In 2017, 8.2 percent of U.S. prisoners—121,420 people—were held in private prisons, according to the most recent data from the Bureau of Justice Statistics. This works out to about 15 percent of federal prisoners and 7 percent of state prisoners at the time. At least 27 states incarcerated people in private facilities, and eight of those states used private facilities to house at least 15 percent of their prison populations (not all states reported data). Montana topped that list with 38 percent of prisoners in private facilities.
Still, across the country the Sentencing Project found that between 2000 and 2016, “the number of people housed in private prisons increased five times faster than the total prison population,” while the “proportion of people detained in private immigration facilities increased by 442 percent.”

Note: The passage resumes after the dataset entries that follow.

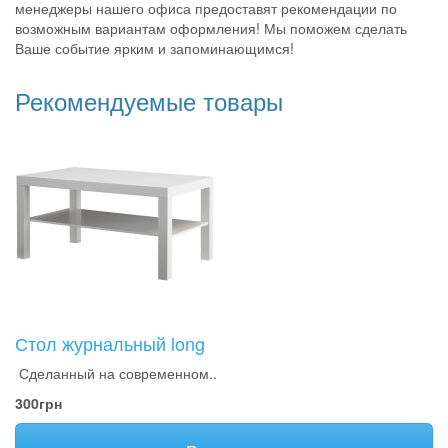
менеджеры нашего офиса предоставят рекомендации по
возможным вариантам оформления! Мы поможем сделать
Ваше событие ярким и запоминающимся!
Рекомендуемые товары
Стол журнальный long
Сделанный на современном..
300грн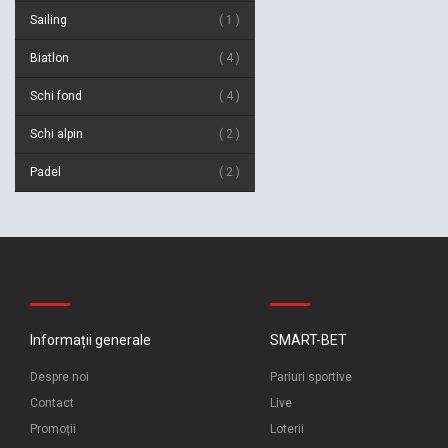
Sailing
1
Biatlon
4
Schi fond
4
Schi alpin
2
Padel
2
Informații generale
SMART-BET
Despre noi
Pariuri sportive
Contact
Live
Promoții
Loterii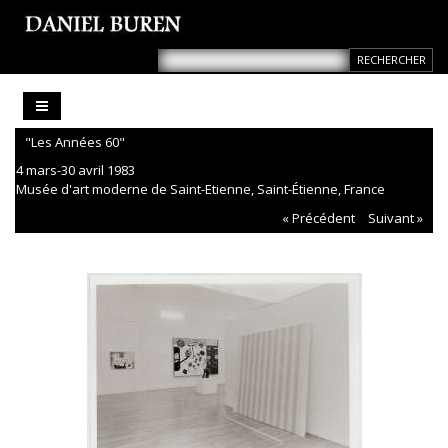
"Les Années 60"
4 mars-30 avril 1983
Musée d'art moderne de Saint-Etienne, Saint-Étienne, France
« Précédent
Suivant »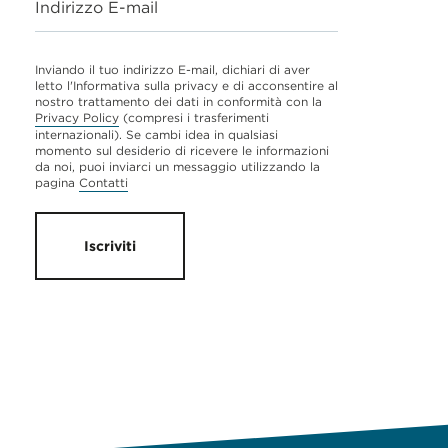
Indirizzo E-mail
Inviando il tuo indirizzo E-mail, dichiari di aver
letto l'Informativa sulla privacy e di acconsentire al
nostro trattamento dei dati in conformità con la
Privacy Policy
(compresi i trasferimenti
internazionali). Se cambi idea in qualsiasi
momento sul desiderio di ricevere le informazioni
da noi, puoi inviarci un messaggio utilizzando la
pagina
Contatti
Iscriviti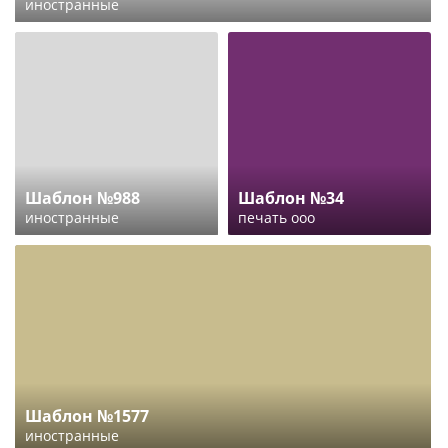
иностранные
Шаблон №988
Шаблон №34
иностранные
печать ооо
Шаблон №1577
иностранные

Although private facilities are the exception, not the rule, when it comes to prisons, the opposite is true for immigration detention facilities. According to the Detention Watch Network, more than 70 percent of immigration detainees are held in facilities operated by private companies.
Some researchers are turning their attention toward restructuring private prison contracts, rather than banning private involvement in the prison sector.
“The reality is that private prisons are a tool, and like all tools, you can use them well or use them poorly,” Adrian Moore, vice president of policy at Reason Foundation, said
One alternative is performance-based contracts, which are in place in prison systems in Australia and New Zealand and link payment to measurable good outcomes.
But these models aren’t silver bullets either, Eisen said. An ombudsman report raised concerns over confinement conditions at one of the performance-based facilities Eisen visited in New Zealand, even though that facility had met its goal of reducing recidivism.